Morning After

Today I woke up with a song in my heart. I was relieved to have my house to my self.

Evicting Beth was no easy task. It was marred with tears and heart break. Well she did the crying. I on the other hand decided to take a calm approach to things. But I knew deep in my heart what I did and said was the right thing to do.

I hadn’t seen her for over 2 months; we haven’t talked about the issues we had from before. I really don’t know where she was coming from.

Do I care about her? I do. Though my feelings are not like they were. I remember the purity of my affection and adoration. I remember feeling on-top of the world and doing all I could to make her happy. All this changed when she began to be evasive. We never could get to spend as much time together as a healthy couple should. This lead to the point where she told me she needed a break. I thought she was joking. She wasn’t. She wanted me to wait for her while she was on a break.

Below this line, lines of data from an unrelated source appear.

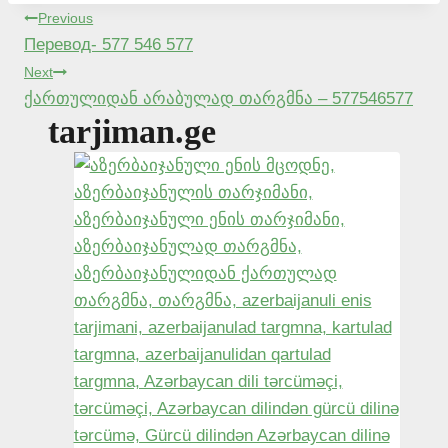
Post
Previous
Перевод- 577 546 577
navigation
Next
ქართულიდან არაბულად თარგმნა – 577546577
tarjiman.ge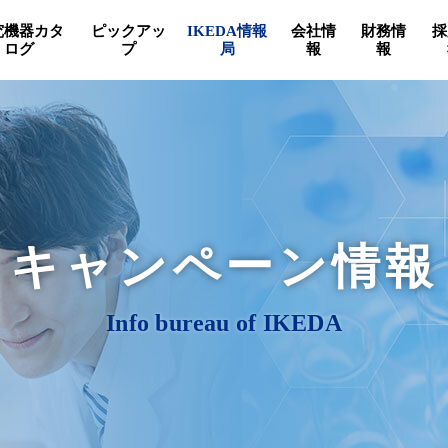
究機器カタ
ピックアッ
IKEDA情報
会社情
財務情
採
ログ
プ
局
報
報
キャンペーン情報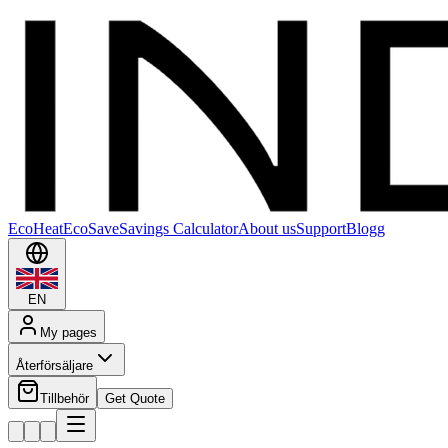
EcoHeat
EcoSave
Savings Calculator
About us
Support
Blogg
EN
My pages
Återförsäljare
Tillbehör
Get Quote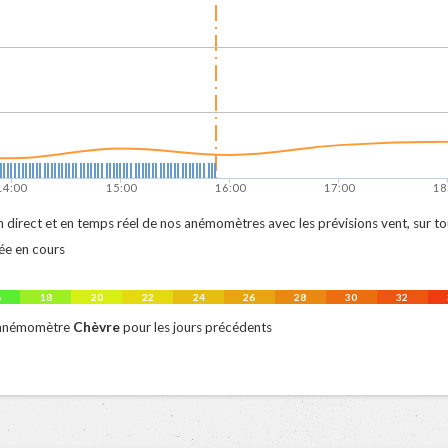
14:00
15:00
16:00
17:00
18
 direct et en temps réel de nos anémomètres avec les prévisions vent, sur tout 
ée en cours
6
18
20
22
24
26
28
30
32
Chèvre
 anémomètre
pour les jours précédents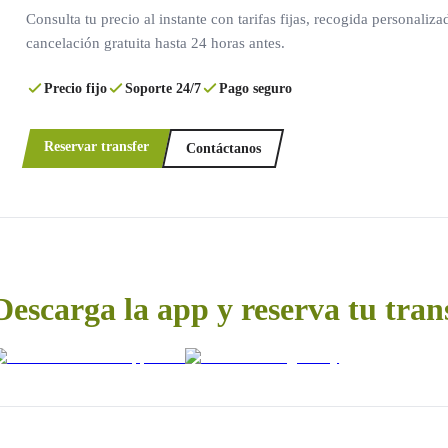
Consulta tu precio al instante con tarifas fijas, recogida personaliza
cancelación gratuita hasta 24 horas antes.
Precio fijo
Soporte 24/7
Pago seguro
Reservar transfer
Contáctanos
Descarga la app y reserva tu tran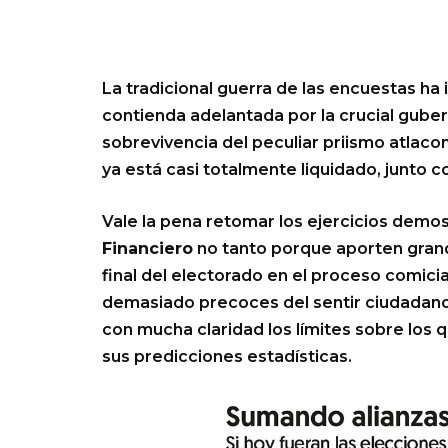
La tradicional guerra de las encuestas h
contienda adelantada por la crucial gube
sobrevivencia del peculiar priismo atlaco
ya está casi totalmente liquidado, junto 
Vale la pena retomar los ejercicios demo
Financiero
no tanto porque aporten gran
final del electorado en el proceso comici
demasiado precoces del sentir ciudadano,
con mucha claridad los límites sobre los 
sus predicciones estadísticas.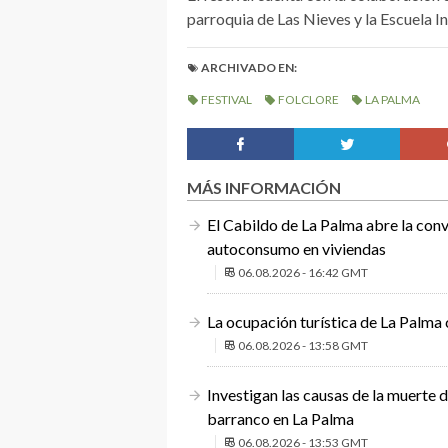
parroquia de Las Nieves y la Escuela I
ARCHIVADO EN:
FESTIVAL
FOLCLORE
LA PALMA
MÁS INFORMACIÓN
El Cabildo de La Palma abre la conv
autoconsumo en viviendas
06.08.2026 - 16:42 GMT
La ocupación turística de La Palma 
06.08.2026 - 13:58 GMT
Investigan las causas de la muerte 
barranco en La Palma
06.08.2026 - 13:53 GMT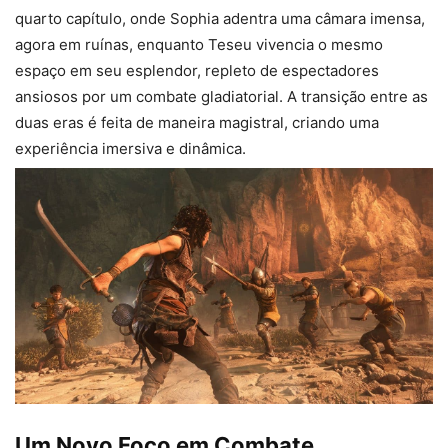
quarto capítulo, onde Sophia adentra uma câmara imensa,
agora em ruínas, enquanto Teseu vivencia o mesmo
espaço em seu esplendor, repleto de espectadores
ansiosos por um combate gladiatorial. A transição entre as
duas eras é feita de maneira magistral, criando uma
experiência imersiva e dinâmica.
Um Novo Foco em Combate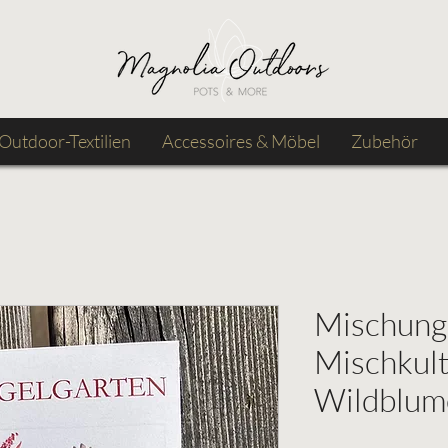
Outdoor-Textilien
Accessoires & Möbel
Zubehör
Mischung 
Mischkult
Wildblu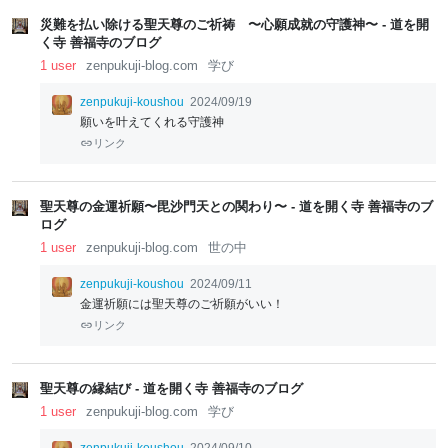
災難を払い除ける聖天尊のご祈祷 〜心願成就の守護神〜 - 道を開
く寺 善福寺のブログ
1 user
zenpukuji-blog.com
学び
zenpukuji-koushou
2024/09/19
願いを叶えてくれる守護神
リンク
聖天尊の金運祈願〜毘沙門天との関わり〜 - 道を開く寺 善福寺のブ
ログ
1 user
zenpukuji-blog.com
世の中
zenpukuji-koushou
2024/09/11
金運祈願には聖天尊のご祈願がいい！
リンク
聖天尊の縁結び - 道を開く寺 善福寺のブログ
1 user
zenpukuji-blog.com
学び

I said I would not and told her as much

She ended up calling me that day and telling me that she can’t live without me. So we met at a popular club and ended up going home together. We made commitments to each other.

Everything was lovely until six months later she forgot my birthday and later she forgot our first year anniversary. I was distressed. Our relationship was hanging on a string. She still didn’t make time for our relationship. So I opted out.

After several attempts on her part we ended up talking again and she made a commitment to the relationship that she would devote more time. This was also only short lived. We broke up this is detailed in this post and subsequent ones.

After reflecting deeply I realize that the fundamental issue was that Beth was lazy and this affected every part of our relationship. If she could only take more initiative and be more active than passive her other flaws would be easy to tolerate. But her laziness seems to be the chemical X that emphasizes all her other shortcomings. If she could only change.